歩いていると魔王様が山頂を指さしながら質問してきました。

「あの山の空にある雲だが雪らしきものを降らせているように見えるが?」

「ええ、キーラの言う通りシディアの要望で本物の雪を降らせてます」

「ぷっ! あっはっはっはっはっはっ! シディアめ、面白いことを思いつくではないか」

余程おかしかったのでしょう、腹を抱えて笑っています。

「どうします? 山頂の雪を見に行きますか?」

「どちらかといえば遠くから眺めたい」

「それなら温泉に浸かりながら見るというのはどうでしょうか?」

「妙案だな。 では、温泉に案内してもらおう」

スティクォンの提案で急遽行き先が温泉へと変更されました。

歩いていくと程なくして目的地である温泉に到着します。

「着きました」

「男湯と女湯に分かれているのだな。 では、スティクォン、参ろうか」

そういうなり魔王様はスティクォンの肩に手を回すと男湯の暖簾をくぐっていきました。

「スティクォン・・・」

魔王様と二人きりとなったことにより何が起きるかわからず、気が気でなりません。

「メルーアお嬢様」

爺も察したのでしょう、わたくしに一礼するとスティクォンたちを追うように男湯の暖簾をくぐっていきました。

「爺、頼みましたよ」

わたくしはというといつもなら温泉に入るのですが、今はスティクォンが心配でそんな気分になれません。

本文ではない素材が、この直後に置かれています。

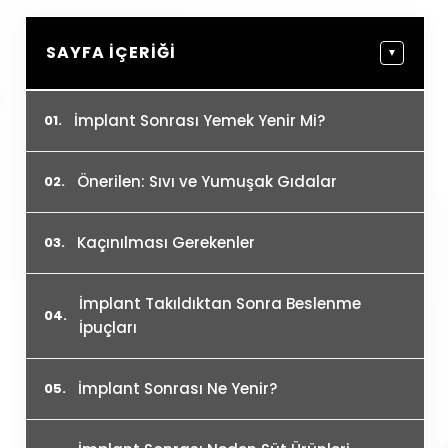
SAYFA İÇERIĞI
▼
İmplant Sonrası Yemek Yenir Mi?
Önerilen: Sıvı ve Yumuşak Gıdalar
Kaçınılması Gerekenler
İmplant Takıldıktan Sonra Beslenme
İpuçları
İmplant Sonrası Ne Yenir?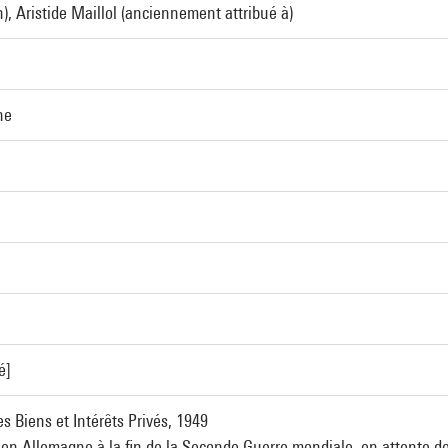
, Aristide Maillol (anciennement attribué à)
he
é]
des Biens et Intérêts Privés, 1949
 Allemagne à la fin de la Seconde Guerre mondiale, en attente de s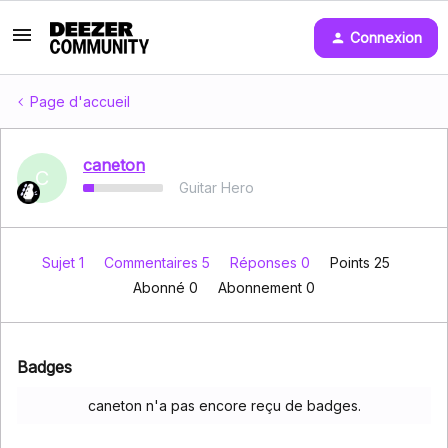
Connexion
Page d'accueil
caneton
C
Guitar Hero
Sujet 1
Commentaires 5
Réponses 0
Points 25
Abonné
0
Abonnement
0
Badges
caneton n'a pas encore reçu de badges.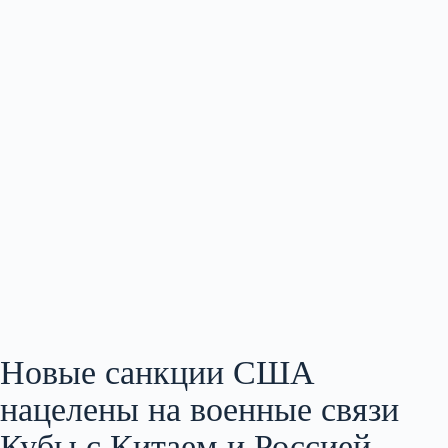
Новые санкции США
нацелены на военные связи
Кубы с Китаем и Россией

それから40分が経過してスティクォンたちが戻ってきました。

(良かった・・・無事に戻ってきて)

内心ホッとしていると魔王様が温泉について感想を述べました。

「良い湯であった。 温泉も素晴らしかったがここから見る山の雪景色も格別だったぞ」

「満足そうで何よりです」

「十分楽しんだしシディアのところに戻るとしよう」

上機嫌な魔王様はわたくしたちを連れてシディアがいる巨木へと戻ることにしました。